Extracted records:
--------------------------------------------------
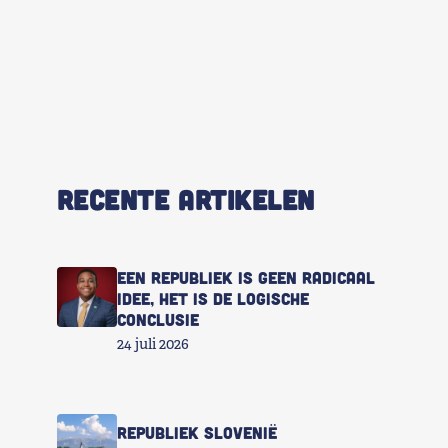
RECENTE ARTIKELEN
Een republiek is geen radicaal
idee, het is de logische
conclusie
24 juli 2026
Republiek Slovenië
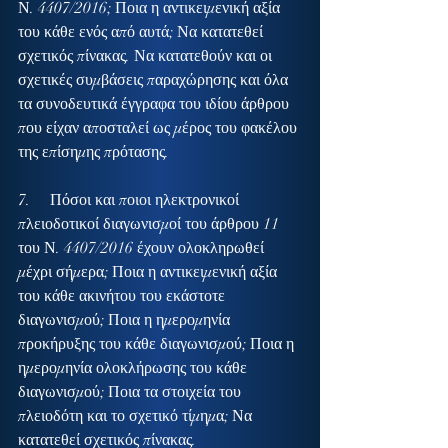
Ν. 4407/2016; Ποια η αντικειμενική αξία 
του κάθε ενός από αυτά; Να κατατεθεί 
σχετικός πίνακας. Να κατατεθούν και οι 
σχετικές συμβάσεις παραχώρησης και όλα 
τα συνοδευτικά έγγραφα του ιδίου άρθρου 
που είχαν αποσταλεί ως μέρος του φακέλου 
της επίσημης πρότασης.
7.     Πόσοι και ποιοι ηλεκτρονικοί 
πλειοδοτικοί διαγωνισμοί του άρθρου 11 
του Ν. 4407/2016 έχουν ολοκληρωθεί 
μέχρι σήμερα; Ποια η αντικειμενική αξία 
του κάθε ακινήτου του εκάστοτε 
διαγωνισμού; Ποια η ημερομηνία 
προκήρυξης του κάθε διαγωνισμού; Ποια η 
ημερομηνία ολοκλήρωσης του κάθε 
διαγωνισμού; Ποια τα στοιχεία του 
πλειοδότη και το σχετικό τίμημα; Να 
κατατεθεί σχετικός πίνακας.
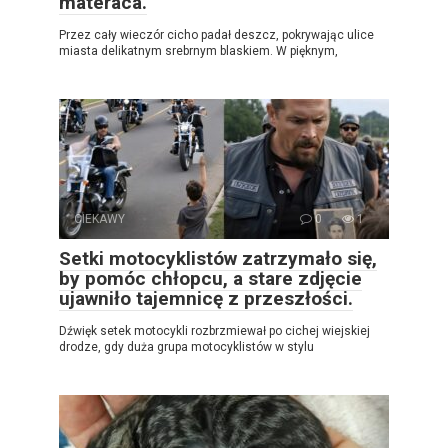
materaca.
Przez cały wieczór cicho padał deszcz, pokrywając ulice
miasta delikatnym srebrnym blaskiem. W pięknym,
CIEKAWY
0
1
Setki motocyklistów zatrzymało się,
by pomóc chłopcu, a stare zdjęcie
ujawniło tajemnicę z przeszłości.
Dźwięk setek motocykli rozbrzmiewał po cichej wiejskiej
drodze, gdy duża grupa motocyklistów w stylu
--------------------------------------------------
→ **Required work**
Please give the count of lines above with "άρθρου", nothing else.

→ **Task response**
2